4

The data looks like this :

There is stuff here (word, word number phrases)
(word number anything, word phrases), even more
...

There is a lot of them in different files. There is different kind of data too, all around it that isn't in the same format. The data inside the paratheses can't change, and it's always on the same line. I do not have to deal with:

(stuff number,
maybe more here)

I would like to be able to replace the comma with a colon

Desired output would be

There is stuff here (word: word number phrases)
(word number anything: word phrases), even more
...

5 Answers5

5

Assuming there's only one comma to be replaced inside parentheses, this POSIX BRE sed expression will replace it with colon:

sed 's/(\(.*\),\(.*\))/(\1:\2)/g' file

If there are more than one comma, only the last one will be replaced.

In multiple-commas scenario, you can replace only the first one with:

sed 's/(\([^,]*\),\([^)]*\))/(\1:\2)/g' file
randomir
  • 17,989
  • 1
  • 40
  • 55
5

Here's a version for awk that uses the parentheses as record separators:

awk -v RS='[()]' 'NR%2 == 0 {sub(/,/,":")} {printf "%s%s", $0, RT}' file

The stuff between parentheses will be every even-numbered record. The RT variable holds the character that matched the RS pattern for this record.

Note that this only replace the first comma of the parenthesized text. If you want to replace all, use gsub in place of sub

glenn jackman
  • 238,783
  • 38
  • 220
  • 352
2

While @randomir's sed solution dwells on replacing a single comma inside parentheses, there is a way to replace multiple commas inside parentheses with sed, too.

Here is the code:

sed '/(/ {:a s/\(([^,()]*\),/\1:/; t a}'

or

sed '{:a;s/\(([^,()]*\),/\1:/;ta}'

or

sed -E '{:a;s/(\([^,()]*),/\1:/;ta}'

See an online demo.

In all cases, the main part is between the curly braces.
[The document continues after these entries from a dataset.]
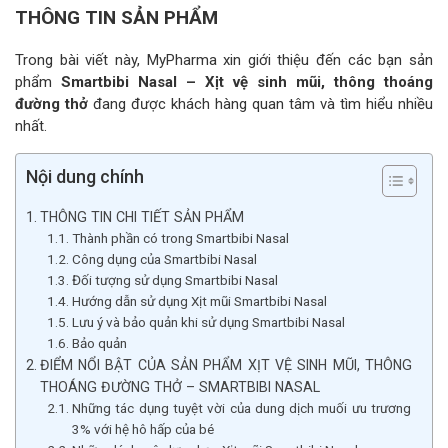
vệ
THÔNG TIN SẢN PHẨM
sinh
mũi,
Trong bài viết này, MyPharma xin giới thiệu đến các bạn sản
thông
phẩm
Smartbibi Nasal – Xịt vệ sinh mũi, thông thoáng
thoáng
đường thở
đang được khách hàng quan tâm và tìm hiểu nhiều
đường
nhất.
thở
số
Nội dung chính
lượng
THÔNG TIN CHI TIẾT SẢN PHẨM
Thành phần có trong Smartbibi Nasal
Công dụng của Smartbibi Nasal
Đối tượng sử dụng Smartbibi Nasal
Hướng dẫn sử dụng Xịt mũi Smartbibi Nasal
Lưu ý và bảo quản khi sử dụng Smartbibi Nasal
Bảo quản
ĐIỂM NỔI BẬT CỦA SẢN PHẨM XỊT VỆ SINH MŨI, THÔNG
THOÁNG ĐƯỜNG THỞ – SMARTBIBI NASAL
Những tác dụng tuyệt vời của dung dịch muối ưu trương
3% với hệ hô hấp của bé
Here are the details for the POSIX ERE (sed with -E option) pattern:

  • :a;
  • s/(\([^,()]*),/\1:/; - find and capture into Group 1
    • \( - a ( char
    • [^,()]* - zero or more chars other than ,, ( and ) (so, only those commas will be removed that are in between the closest ( and ) chars, not inside (..,.(...,.) - remove ( from the bracket expression to also match in the latter patterns)
    • \1: - and replace with the Group 1 contents + a colon after it
  • ta - loop to :a if there was a match at the preceding iteration.
Wiktor Stribiżew
  • 607,720
  • 39
  • 448
  • 563
1

Using awk

$ awk -v FS="" -v OFS="" '{ c=0; for(i=1; i<=NF; i++){ if( $i=="(" || $i ==")" ) c=1-c; if(c==1 && $i==",") $i=":" } }1' file
There is stuff here (word: word number phrases)
(word number anything: word phrases), even more

-v FS="" -v OFS="" Set FS to null so that each char is treated as a field.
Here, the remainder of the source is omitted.